There was an interesting article in Politico yesterday, titled [gulp] “Honey, I shrunk the Obama data machine.”* The article discusses next steps for the Democratic data machine in the leadup to the 2013 and 2014 elections. The big question: can the Obama analytics tools translate to the state and congressional levels?
The answer (to paraphrase): “yes, but only some of them.”
When people talk about the #Demdata advantage in campaigns, they’re really talking about (at least) three distinct phenomena. Two translate well to smaller campaigns, the third doesn’t. The dividing line is something that I call the analytics floor.
(1) One of the biggest advantages Democrats hold over Republicans is the rich voter file that Democrats have developed. Republicans are working to build their own national database, to sometimes-comedic ends. That voter file can be exported to congressional campaigns, special elections, governor’s races, etc. OFA alumni like Dan Wagner of Civis Analytics specialize in just this sort of data modeling. Obama invested millions in developing the voter file and built a network of hundreds of experts in combining the voter file with polling data to produce much clearer maps of the electorate. As those experts turn to consulting and expand their reach outward, the price of these services will become more affordable over time.
(2) A second advantage comes in the form of lessons learned through persuasion and turnout experiments. The Analyst Institute was very busy during the 2012 election cycle, running tests to determine what sort of techniques and appeals can best sway undecided voters and motivate disinterested supporters. These lessons in political behavior are transportable from one election to another — if they’ve determined that voter “report cards” drive people to the polls, that’s a lesson that can improve off-year elections as well. Democrats have invested in cutting-edge social science, and are in no rush to share their findings with Republican competitors. This advantage will echo into 2014 and beyond.
(3) The third facet of #DemData is what Daniel Kreiss calls “computational management.” Computational management refers to the day-to-day role that analytics can play in campaign management, and the “culture of testing” it promotes. The Obama campaign tested everything. It tested e-mail subject lines. It tested font sizes. It tested niche television spots. Data settled arguments and maximized investments. Here’s where things get dicey.

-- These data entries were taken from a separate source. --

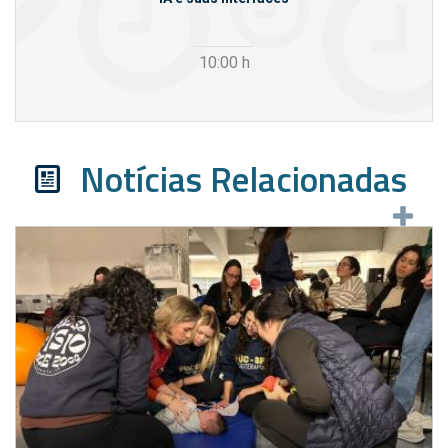
10:00
h
Notícias Relacionadas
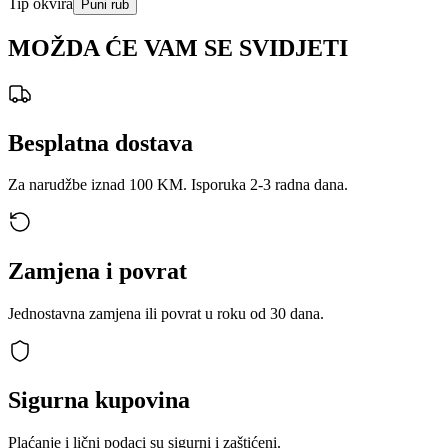
Tip okvira
Puni rub
MOŽDA ĆE VAM SE SVIDJETI
Besplatna dostava
Za narudžbe iznad 100 KM. Isporuka 2-3 radna dana.
Zamjena i povrat
Jednostavna zamjena ili povrat u roku od 30 dana.
Sigurna kupovina
Plaćanje i lični podaci su sigurni i zaštićeni.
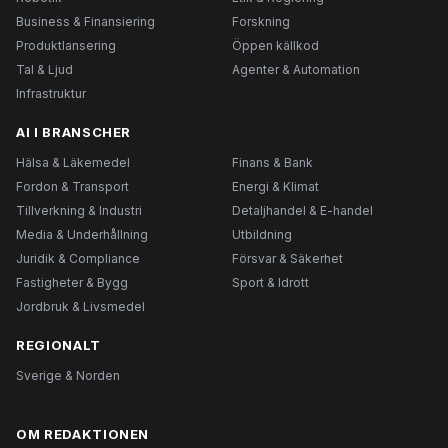
Business & Finansiering
Forskning
Produktlansering
Öppen källkod
Tal & Ljud
Agenter & Automation
Infrastruktur
AI I BRANSCHER
Hälsa & Läkemedel
Finans & Bank
Fordon & Transport
Energi & Klimat
Tillverkning & Industri
Detaljhandel & E-handel
Media & Underhållning
Utbildning
Juridik & Compliance
Försvar & Säkerhet
Fastigheter & Bygg
Sport & Idrott
Jordbruk & Livsmedel
REGIONALT
Sverige & Norden
OM REDAKTIONEN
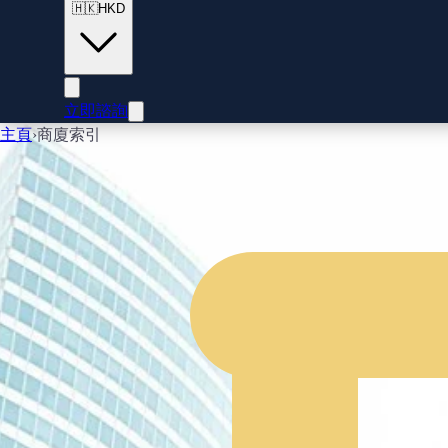
🇭🇰
HKD
立即諮詢
主頁
›
商廈索引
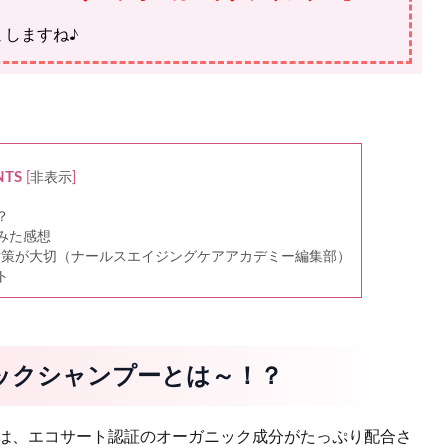
ミしますね♪
NTS
[
非表示
]
？
みた感想
対策が大切（ナールスエイジングケアアカデミー編集部）
ト
ックシャンプーとは～！？
は、エコサート認証のオーガニック成分がたっぷり配合さ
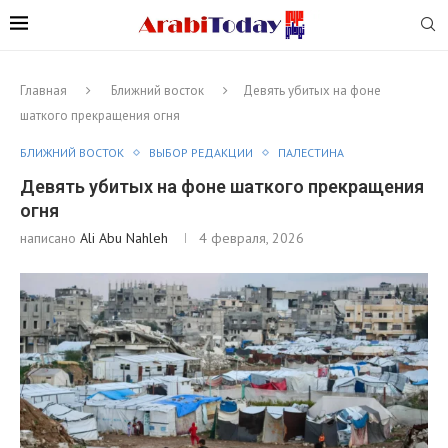
Главная
Ближний восток
Девять убитых на фоне
шаткого прекращения огня
БЛИЖНИЙ ВОСТОК
ВЫБОР РЕДАКЦИИ
ПАЛЕСТИНА
Девять убитых на фоне шаткого прекращения
огня
написано
Ali Abu Nahleh
4 февраля, 2026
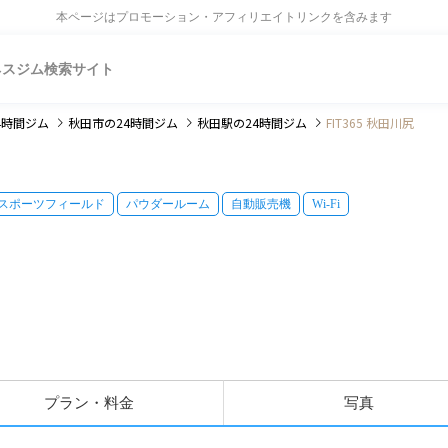
本ページはプロモーション・アフィリエイトリンクを含みます
ネスジム検索サイト
4時間ジム
秋田市
の24時間ジム
秋田駅
の24時間ジム
FIT365 秋田川尻
スポーツフィールド
パウダールーム
自動販売機
Wi-Fi
プラン・料金
写真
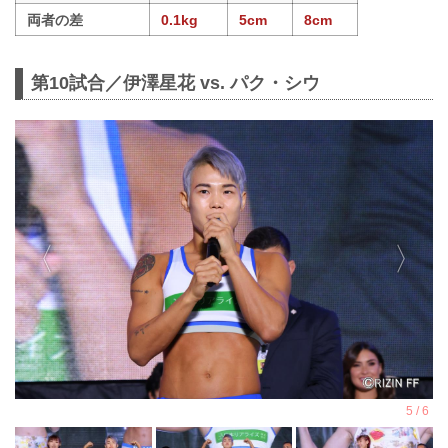
両者の差
0.1kg
5cm
8cm
第10試合／伊澤星花 vs. パク・シウ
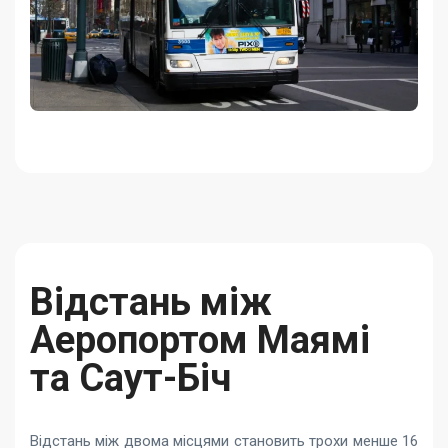
Відстань між
Аеропортом Маямі
та Саут-Біч
Відстань між двома місцями становить трохи менше 16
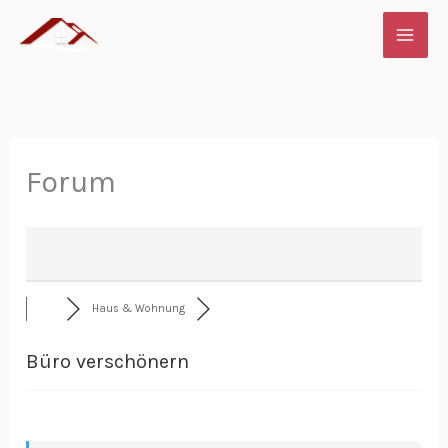
Zum
Inhalt
springen
Forum
Haus & Wohnung
Büro verschönern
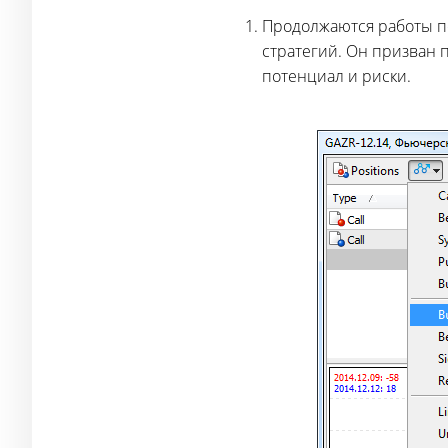
Продолжаются работы п
стратегий. Он призван
потенциал и риски.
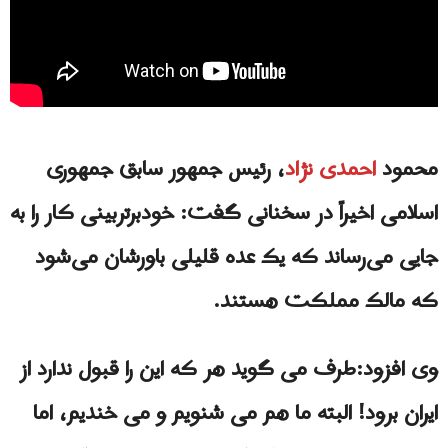
محمود
احمدی نژاد
، رئیس جمهور سابق جمهوری
اسلامی اخیراً در سخنانی گفت: خودبرتربینی کار را به
جایی می‌رساند که یک عده قلیلی باورشان می‌شود
که مالک مملکت هستند.
وی افزود:طرف می گوید هر که این را قبول ندارد از
ایران برود! البته ما هم می شنویم و می خندیم، اما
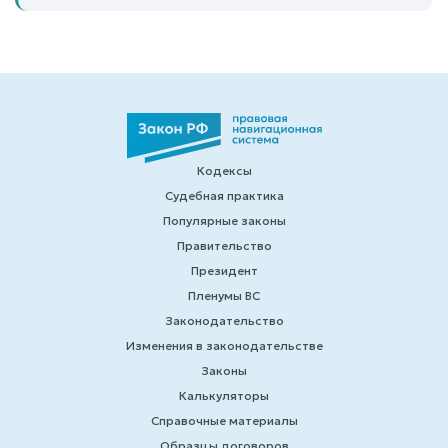
Кодексы
Судебная практика
Популярные законы
Правительство
Президент
Пленумы ВС
Законодательство
Изменения в законодательстве
Законы
Калькуляторы
Справочные материалы
Образцы договоров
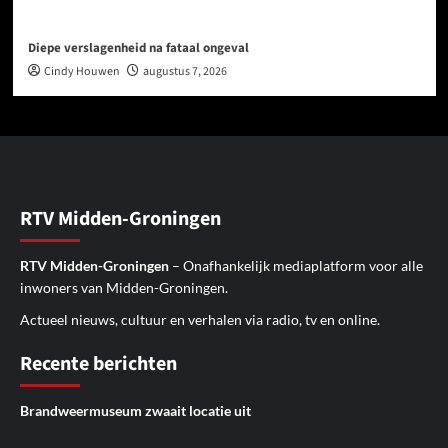
Diepe verslagenheid na fataal ongeval
Cindy Houwen
augustus 7, 2026
RTV Midden-Groningen
RTV Midden-Groningen
– Onafhankelijk mediaplatform voor alle
inwoners van Midden-Groningen.
Actueel nieuws, cultuur en verhalen via radio, tv en online.
Recente berichten
Brandweermuseum zwaait locatie uit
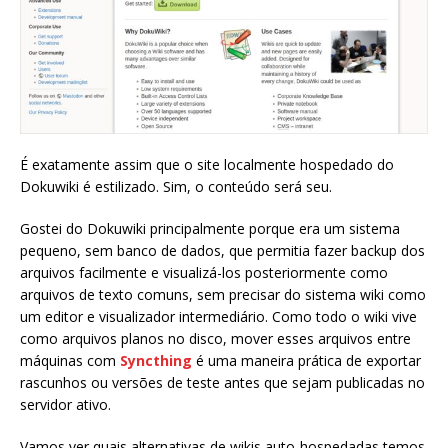
É exatamente assim que o site localmente hospedado do
Dokuwiki é estilizado. Sim, o conteúdo será seu.
Gostei do Dokuwiki principalmente porque era um sistema
pequeno, sem banco de dados, que permitia fazer backup dos
arquivos facilmente e visualizá-los posteriormente como
arquivos de texto comuns, sem precisar do sistema wiki como
um editor e visualizador intermediário. Como todo o wiki vive
como arquivos planos no disco, mover esses arquivos entre
máquinas com
Syncthing
é uma maneira prática de exportar
rascunhos ou versões de teste antes que sejam publicadas no
servidor ativo.
Vamos ver quais alternativas de wikis auto-hospedadas temos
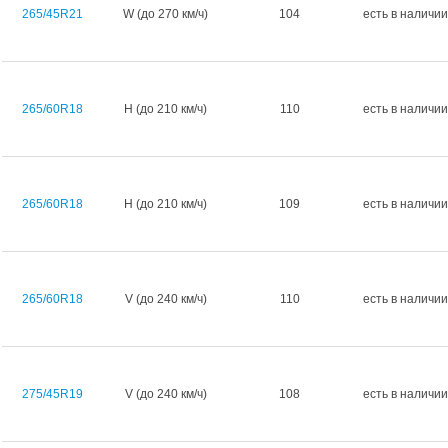
265/45R21
W (до 270 км/ч)
104
есть в наличии
265/60R18
H (до 210 км/ч)
110
есть в наличии
265/60R18
H (до 210 км/ч)
109
есть в наличии
265/60R18
V (до 240 км/ч)
110
есть в наличии
275/45R19
V (до 240 км/ч)
108
есть в наличии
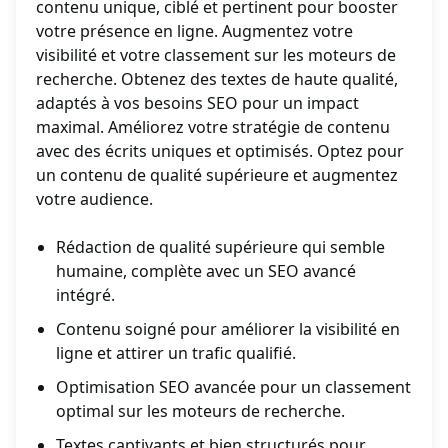
contenu unique, ciblé et pertinent pour booster
votre présence en ligne. Augmentez votre
visibilité et votre classement sur les moteurs de
recherche. Obtenez des textes de haute qualité,
adaptés à vos besoins SEO pour un impact
maximal. Améliorez votre stratégie de contenu
avec des écrits uniques et optimisés. Optez pour
un contenu de qualité supérieure et augmentez
votre audience.
Rédaction de qualité supérieure qui semble
humaine, complète avec un SEO avancé
intégré.
Contenu soigné pour améliorer la visibilité en
ligne et attirer un trafic qualifié.
Optimisation SEO avancée pour un classement
optimal sur les moteurs de recherche.
Textes captivants et bien structurés pour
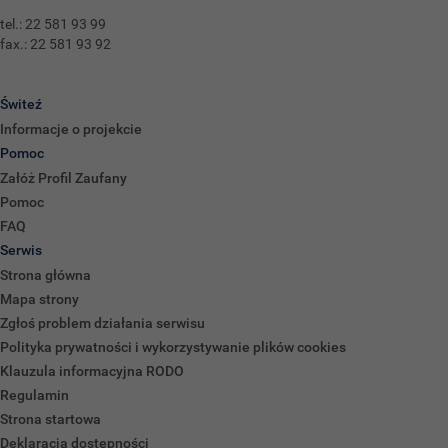
tel.: 22 581 93 99
fax.: 22 581 93 92
Świteź
Informacje o projekcie
Pomoc
Załóż Profil Zaufany
Pomoc
FAQ
Serwis
Strona główna
Mapa strony
Zgłoś problem działania serwisu
Polityka prywatności i wykorzystywanie plików cookies
Klauzula informacyjna RODO
Regulamin
Strona startowa
Deklaracja dostępności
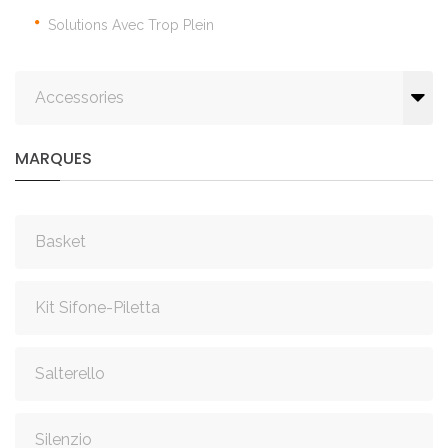
Solutions Avec Trop Plein
Accessories
MARQUES
Basket
Kit Sifone-Piletta
Salterello
Silenzio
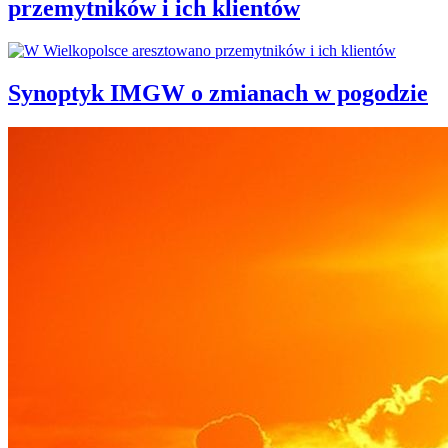
przemytników i ich klientów
Synoptyk IMGW o zmianach w pogodzie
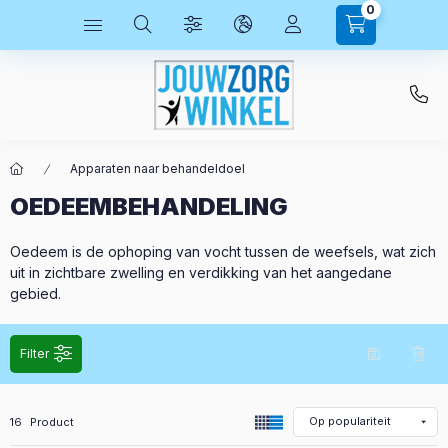
0
Apparaten naar behandeldoel
OEDEEMBEHANDELING
Oedeem is de ophoping van vocht tussen de weefsels, wat zich
uit in zichtbare zwelling en verdikking van het aangedane
gebied.
Filter
Alle producten in de categorie
16
Product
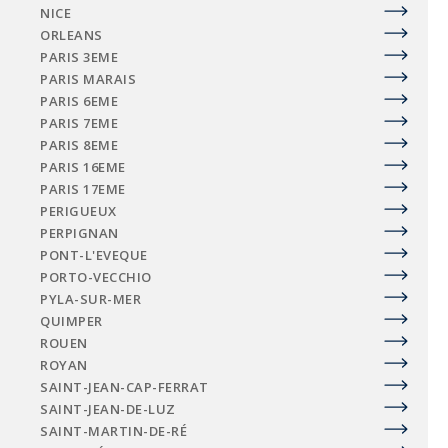
NICE
ORLEANS
PARIS 3EME
PARIS MARAIS
PARIS 6EME
PARIS 7EME
PARIS 8EME
PARIS 16EME
PARIS 17EME
PERIGUEUX
PERPIGNAN
PONT-L'EVEQUE
PORTO-VECCHIO
PYLA-SUR-MER
QUIMPER
ROUEN
ROYAN
SAINT-JEAN-CAP-FERRAT
SAINT-JEAN-DE-LUZ
SAINT-MARTIN-DE-RÉ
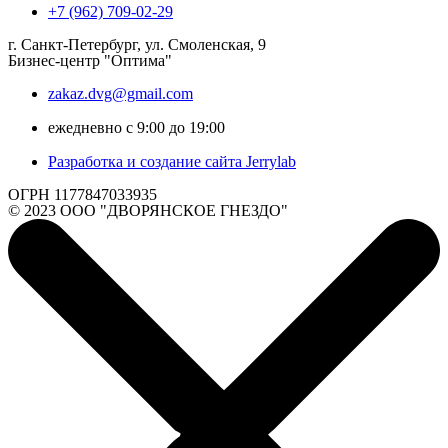
+7 (962) 709-02-29
г. Санкт-Петербург, ул. Смоленская, 9
Бизнес-центр "Оптима"
zakaz.dvg@gmail.com
ежедневно с 9:00 до 19:00
Разработка и создание сайта Jerrylab
ОГРН 1177847033935
© 2023 ООО "ДВОРЯНСКОЕ ГНЕЗДО"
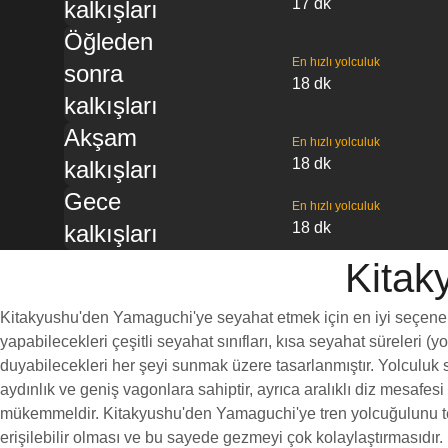
17 dk
kalkışları
Öğleden
En hızlı yolculuk
sonra
18 dk
kalkışları
Akşam
En hızlı yolculuk
18 dk
kalkışları
Gece
En hızlı yolculuk
18 dk
kalkışları
Kitak
Kitakyushu'den Yamaguchi'ye seyahat etmek için en iyi seçenekler
yapabilecekleri çeşitli seyahat sınıfları, kısa seyahat süreleri (
duyabilecekleri her şeyi sunmak üzere tasarlanmıştır. Yolculuk s
aydınlık ve geniş vagonlara sahiptir, ayrıca aralıklı diz mesaf
mükemmeldir. Kitakyushu'den Yamaguchi'ye tren yolcuğulunu terc
erişilebilir olması ve bu sayede gezmeyi çok kolaylaştırmasıdır.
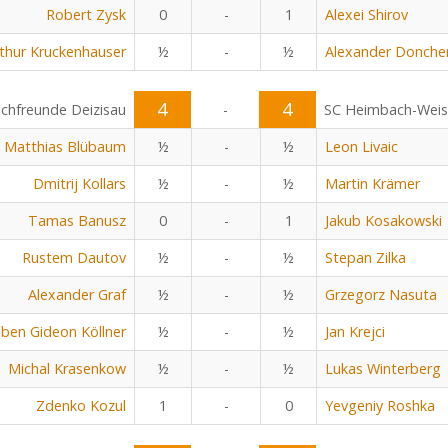
Robert Zysk
0
-
1
Alexei Shirov
thur Kruckenhauser
½
-
½
Alexander Donche
4
4
chfreunde Deizisau
-
SC Heimbach-Wei
Matthias Blübaum
½
-
½
Leon Livaic
Dmitrij Kollars
½
-
½
Martin Krämer
Tamas Banusz
0
-
1
Jakub Kosakowski
Rustem Dautov
½
-
½
Stepan Zilka
Alexander Graf
½
-
½
Grzegorz Nasuta
ben Gideon Köllner
½
-
½
Jan Krejci
Michal Krasenkow
½
-
½
Lukas Winterberg
Zdenko Kozul
1
-
0
Yevgeniy Roshka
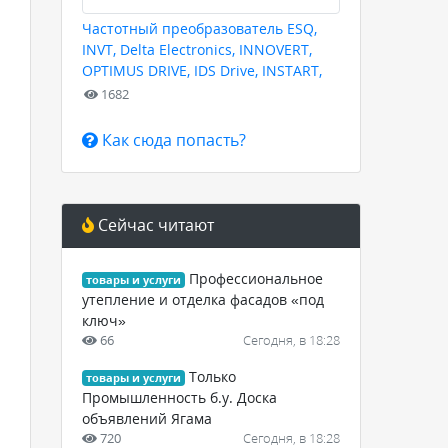
Частотный преобразователь ESQ,
INVT, Delta Electronics, INNOVERT,
OPTIMUS DRIVE, IDS Drive, INSTART,
HYUNDAI для любых задач
1682
Как сюда попасть?
Сейчас читают
Профессиональное
товары и услуги
утепление и отделка фасадов «под
ключ»
66
Сегодня, в 18:28
Только
товары и услуги
Промышленность б.у. Доска
объявлений Ягама
720
Сегодня, в 18:28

Day-to-day inputs aren’t going to be available and/or useful to smaller campaigns the way they were to the Obama campaign. If you’re running a mayoral race in Hartford, there will be one or two polls conducted *at most*, and they’ll probably come from a relatively unknown firm. That’s exponentially less data than the Obama “cave” was working with. If you’re running a Rockville City Council race, there may be no polling available. And the number of people visiting your website/receiving your emails/reading your tweets is so small that you can’t run tests to find out which messages/frames/asks are most effective. You need scale for computational management. The analytics floor is the dividing line between large-scale and small-scale.
Computational management is a solution to large-scale problems, though. Honestly, running for city council just isn’t that complicated. Talk to your neighbors, earn the endorsements of community leaders, place a table at community events. The districts are small enough that you will mostly be relying upon personalized political communication anyway. The Hartford mayoral race is a bit more complicated, so data and modeling play a modest role. Think of that as a rule: as we increase the size of the electorate, the power of the office, and the (resultant) money being spent on the election, the size and complexity of the campaign apparatus increases as well.
The Obama campaign’s biggest managerial innovation was using multiple forms of data to improve decision-making in this complex environment. Analytics is a solution to the problems introduced at massive scale. Below the analytics floor, the tools are less useful, but they’re also less necessary.
*C’mon Politico, a 24 year-old Rick Moranis reference? You’re better than that.